Otello já foi cantado por grandes tenores
desde sua estreia, enumerar aqui os feras do passado é uma chatice daquelas,
existem centenas de registros em CD e DVD dessa ópera. Vale ressaltar que suas
dificuldades começam na forma do canto. Otello em muitas passagens segue a
declamação do teatro falado com naturalidade, fato esse que culminaria
posteriormente no verismo. Exige do protagonista voz com registro médio
sólido e toda uma gama de colorido vocal. Atuação cênica sutil e viril conforme
o momento da ação . Walter Fraccaro
não tem todos esses atributos, sua voz não tem o peso e volume necessários e
seus médios são uniformes e de pouco colorido. Superou as dificuldades do
personagem com atuação cênica primorosa que capta as sutilezas e detalhes.
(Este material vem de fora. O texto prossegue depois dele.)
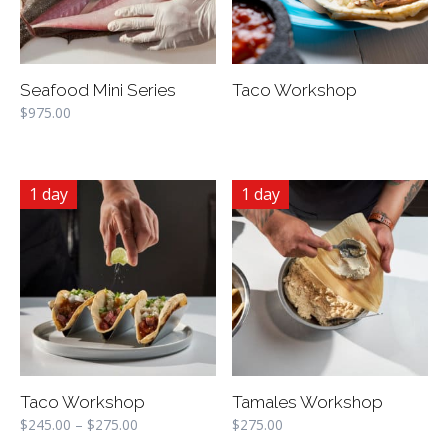
Seafood Mini Series
Taco Workshop
$
975.00
1 day
1 day
Taco Workshop
Tamales Workshop
$
245.00
–
$
275.00
$
275.00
Destacou-se no quarto ato com um timbre lírico-spinto de boa técnica. Emprestou
dignidade ao personagem vocal e cenicamente.
A Orquestra
Sinfônica do Theatro da Paz regida por Sílvio
Viegas apresentou sonoridade verdiana que respeita a partitura e mostra a
música com clareza. Segurou os andamentos para socorrer a solistas cansados e
em nenhum momento os encobriu. Maestro que entende e respeita a ópera sabe que
música e canto andam juntos sem a supremacia de nenhum. Sílvio Viegas fez a
orquestra tocar com empolgação e mostrou total domínio da partitura.
Dedicação, essa é a palavra que define o Coral Lírico do XIII Festival de Ópera do
Theatro da Paz. Os coristas mostraram uma dedicação hercúlea no trabalho de
preparação para a ópera e se apresentaram com excelência vocal obedecendo aos
comandos do regente. Excelente o trabalho de Vanildo Monteiro que conseguiu
equilibrar todas as vozes e de Elisety Rego que a frente do Coral
Infanto-Juvenil Vale Música conseguiu também um excelente resultado.
O público sedento por cultura atende ao
chamado e lota o teatro em todos os eventos do festival. Essa resposta é a
maior prova de acerto de sua realização, o Theatro da Paz faz parte da história
da cidade de Belém e sua utilização em apresentações de óperas e concertos só
engrandece o povo paraense. Que venham mais festivais.
Ali Hassan Ayache viajou a Belém a convite da
direção do XIII Festival de Ópera do Theatro da Paz.